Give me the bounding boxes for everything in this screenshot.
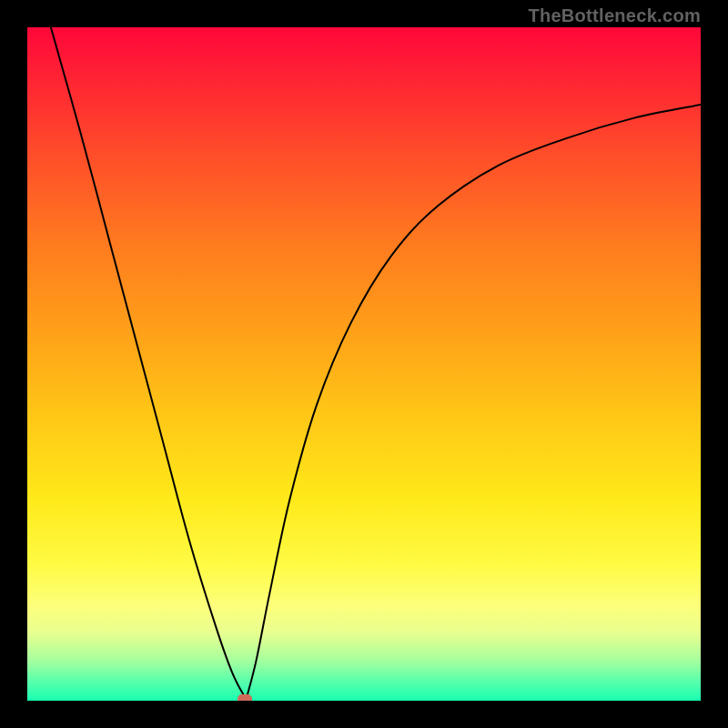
watermark-text: TheBottleneck.com [528,5,701,26]
bottleneck-chart: TheBottleneck.com [0,0,728,728]
curve-right-branch [247,105,702,699]
frame-right [701,0,728,728]
frame-bottom [0,701,728,728]
curve-left-branch [51,27,247,700]
bottleneck-curve [0,0,728,728]
frame-left [0,0,27,728]
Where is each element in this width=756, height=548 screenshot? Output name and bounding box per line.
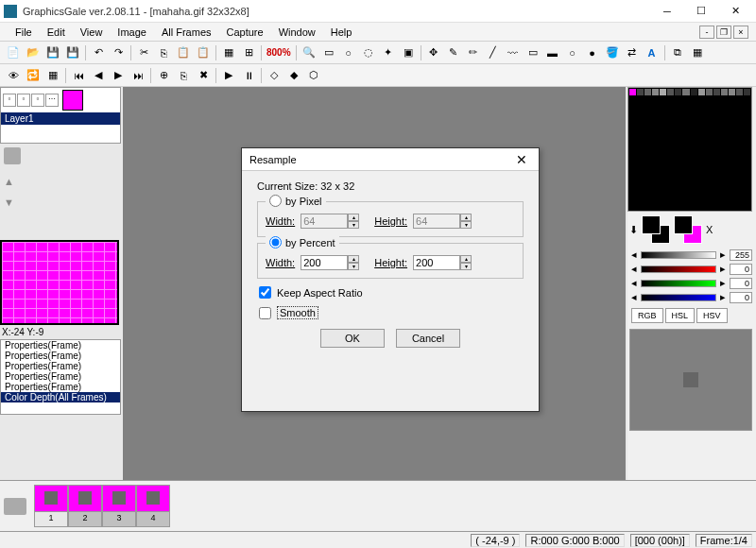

──────────

What to work on: Write the listing again exactly, duplicating every line and skipping the pictures.

Written answer:
Give me the bounding boxes for everything in this screenshot.
watermark-text: TheBottleneck.com [528,5,701,26]
bottleneck-chart: TheBottleneck.com [0,0,728,728]
curve-right-branch [247,105,702,699]
frame-right [701,0,728,728]
frame-bottom [0,701,728,728]
curve-left-branch [51,27,247,700]
bottleneck-curve [0,0,728,728]
frame-left [0,0,27,728]
Where is each element in this width=756, height=548 screenshot? Output name and bounding box per line.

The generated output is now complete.